> _Aim of the task_:
Your answer should restate each line of the data below word for word.

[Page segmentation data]
═══
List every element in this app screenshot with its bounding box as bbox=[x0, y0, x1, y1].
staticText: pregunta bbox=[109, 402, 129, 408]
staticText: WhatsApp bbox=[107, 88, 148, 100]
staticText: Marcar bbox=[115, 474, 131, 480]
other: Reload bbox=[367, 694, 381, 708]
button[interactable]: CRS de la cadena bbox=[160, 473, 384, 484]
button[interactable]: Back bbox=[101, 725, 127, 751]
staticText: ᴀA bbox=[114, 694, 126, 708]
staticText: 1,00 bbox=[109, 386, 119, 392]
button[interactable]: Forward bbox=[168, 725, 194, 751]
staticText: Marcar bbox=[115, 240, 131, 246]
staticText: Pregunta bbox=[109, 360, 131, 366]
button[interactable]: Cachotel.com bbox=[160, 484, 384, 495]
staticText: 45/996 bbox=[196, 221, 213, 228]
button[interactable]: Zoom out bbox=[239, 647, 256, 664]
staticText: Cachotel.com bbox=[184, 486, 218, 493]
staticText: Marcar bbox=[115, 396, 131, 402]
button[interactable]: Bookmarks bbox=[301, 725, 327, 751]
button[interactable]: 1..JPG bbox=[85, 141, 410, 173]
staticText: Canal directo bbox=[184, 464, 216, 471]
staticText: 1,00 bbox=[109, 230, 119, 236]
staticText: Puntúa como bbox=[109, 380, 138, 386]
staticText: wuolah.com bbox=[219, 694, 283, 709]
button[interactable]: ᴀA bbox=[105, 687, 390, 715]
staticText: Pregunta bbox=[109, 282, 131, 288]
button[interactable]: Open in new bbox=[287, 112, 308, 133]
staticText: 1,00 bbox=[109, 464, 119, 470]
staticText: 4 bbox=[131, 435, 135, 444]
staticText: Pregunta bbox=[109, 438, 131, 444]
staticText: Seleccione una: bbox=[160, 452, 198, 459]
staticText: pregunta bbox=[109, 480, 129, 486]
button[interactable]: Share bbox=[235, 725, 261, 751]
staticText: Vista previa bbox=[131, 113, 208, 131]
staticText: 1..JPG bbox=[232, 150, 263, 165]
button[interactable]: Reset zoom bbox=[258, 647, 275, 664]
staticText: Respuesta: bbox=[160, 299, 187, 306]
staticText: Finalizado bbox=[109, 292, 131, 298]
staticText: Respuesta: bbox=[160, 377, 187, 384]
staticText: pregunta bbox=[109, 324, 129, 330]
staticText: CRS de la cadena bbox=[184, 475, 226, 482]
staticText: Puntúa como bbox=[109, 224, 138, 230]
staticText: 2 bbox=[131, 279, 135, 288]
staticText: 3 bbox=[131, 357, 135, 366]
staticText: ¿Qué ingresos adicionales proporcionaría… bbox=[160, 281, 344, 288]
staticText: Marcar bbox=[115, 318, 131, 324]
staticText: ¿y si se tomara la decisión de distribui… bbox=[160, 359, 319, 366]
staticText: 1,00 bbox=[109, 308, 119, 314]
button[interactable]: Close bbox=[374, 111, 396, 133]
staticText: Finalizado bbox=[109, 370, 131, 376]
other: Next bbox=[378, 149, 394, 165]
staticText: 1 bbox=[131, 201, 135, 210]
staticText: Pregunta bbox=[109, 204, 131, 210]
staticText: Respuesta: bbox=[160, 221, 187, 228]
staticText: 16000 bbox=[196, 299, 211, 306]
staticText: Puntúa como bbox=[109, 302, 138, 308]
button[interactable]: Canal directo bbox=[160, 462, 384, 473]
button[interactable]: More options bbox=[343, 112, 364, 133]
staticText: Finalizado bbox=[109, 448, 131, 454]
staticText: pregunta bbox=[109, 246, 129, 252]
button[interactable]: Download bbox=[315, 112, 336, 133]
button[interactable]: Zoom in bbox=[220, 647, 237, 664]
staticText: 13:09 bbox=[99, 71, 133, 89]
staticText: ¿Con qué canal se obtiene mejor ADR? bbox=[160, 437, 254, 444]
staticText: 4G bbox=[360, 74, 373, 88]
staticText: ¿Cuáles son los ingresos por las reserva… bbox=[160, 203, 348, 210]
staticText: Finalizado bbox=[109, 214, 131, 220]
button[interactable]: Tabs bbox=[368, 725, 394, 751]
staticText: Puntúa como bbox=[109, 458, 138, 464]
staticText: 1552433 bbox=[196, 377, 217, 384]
═══
> _Exercise answer_:
List every element in this app screenshot with its bounding box as bbox=[x0, y0, x1, y1].
staticText: pregunta bbox=[109, 402, 129, 408]
staticText: WhatsApp bbox=[107, 88, 148, 100]
staticText: Marcar bbox=[115, 474, 131, 480]
other: Reload bbox=[367, 694, 381, 708]
button[interactable]: CRS de la cadena bbox=[160, 473, 384, 484]
button[interactable]: Back bbox=[101, 725, 127, 751]
staticText: ᴀA bbox=[114, 694, 126, 708]
staticText: 1,00 bbox=[109, 386, 119, 392]
button[interactable]: Forward bbox=[168, 725, 194, 751]
staticText: Marcar bbox=[115, 240, 131, 246]
staticText: Pregunta bbox=[109, 360, 131, 366]
button[interactable]: Cachotel.com bbox=[160, 484, 384, 495]
staticText: 45/996 bbox=[196, 221, 213, 228]
button[interactable]: Zoom out bbox=[239, 647, 256, 664]
staticText: Cachotel.com bbox=[184, 486, 218, 493]
staticText: Marcar bbox=[115, 396, 131, 402]
button[interactable]: Bookmarks bbox=[301, 725, 327, 751]
button[interactable]: 1..JPG bbox=[85, 141, 410, 173]
staticText: Canal directo bbox=[184, 464, 216, 471]
staticText: 1,00 bbox=[109, 230, 119, 236]
staticText: Puntúa como bbox=[109, 380, 138, 386]
staticText: wuolah.com bbox=[219, 694, 283, 709]
button[interactable]: ᴀA bbox=[105, 687, 390, 715]
staticText: Pregunta bbox=[109, 282, 131, 288]
button[interactable]: Open in new bbox=[287, 112, 308, 133]
staticText: 1,00 bbox=[109, 464, 119, 470]
staticText: 4 bbox=[131, 435, 135, 444]
staticText: Pregunta bbox=[109, 438, 131, 444]
staticText: Seleccione una: bbox=[160, 452, 198, 459]
staticText: pregunta bbox=[109, 480, 129, 486]
button[interactable]: Share bbox=[235, 725, 261, 751]
staticText: Vista previa bbox=[131, 113, 208, 131]
staticText: 1..JPG bbox=[232, 150, 263, 165]
button[interactable]: Reset zoom bbox=[258, 647, 275, 664]
staticText: Respuesta: bbox=[160, 299, 187, 306]
staticText: Finalizado bbox=[109, 292, 131, 298]
staticText: Respuesta: bbox=[160, 377, 187, 384]
staticText: pregunta bbox=[109, 324, 129, 330]
staticText: CRS de la cadena bbox=[184, 475, 226, 482]
staticText: Puntúa como bbox=[109, 224, 138, 230]
staticText: 2 bbox=[131, 279, 135, 288]
staticText: 3 bbox=[131, 357, 135, 366]
staticText: ¿Qué ingresos adicionales proporcionaría… bbox=[160, 281, 344, 288]
staticText: Marcar bbox=[115, 318, 131, 324]
staticText: ¿y si se tomara la decisión de distribui… bbox=[160, 359, 319, 366]
staticText: 1,00 bbox=[109, 308, 119, 314]
button[interactable]: Close bbox=[374, 111, 396, 133]
staticText: Finalizado bbox=[109, 370, 131, 376]
other: Next bbox=[378, 149, 394, 165]
staticText: 1 bbox=[131, 201, 135, 210]
staticText: Pregunta bbox=[109, 204, 131, 210]
staticText: Respuesta: bbox=[160, 221, 187, 228]
staticText: 16000 bbox=[196, 299, 211, 306]
staticText: Puntúa como bbox=[109, 302, 138, 308]
button[interactable]: Canal directo bbox=[160, 462, 384, 473]
button[interactable]: More options bbox=[343, 112, 364, 133]
staticText: Finalizado bbox=[109, 448, 131, 454]
staticText: pregunta bbox=[109, 246, 129, 252]
button[interactable]: Download bbox=[315, 112, 336, 133]
button[interactable]: Zoom in bbox=[220, 647, 237, 664]
staticText: 13:09 bbox=[99, 71, 133, 89]
staticText: ¿Con qué canal se obtiene mejor ADR? bbox=[160, 437, 254, 444]
staticText: 4G bbox=[360, 74, 373, 88]
staticText: ¿Cuáles son los ingresos por las reserva… bbox=[160, 203, 348, 210]
staticText: Finalizado bbox=[109, 214, 131, 220]
button[interactable]: Tabs bbox=[368, 725, 394, 751]
staticText: Puntúa como bbox=[109, 458, 138, 464]
staticText: 1552433 bbox=[196, 377, 217, 384]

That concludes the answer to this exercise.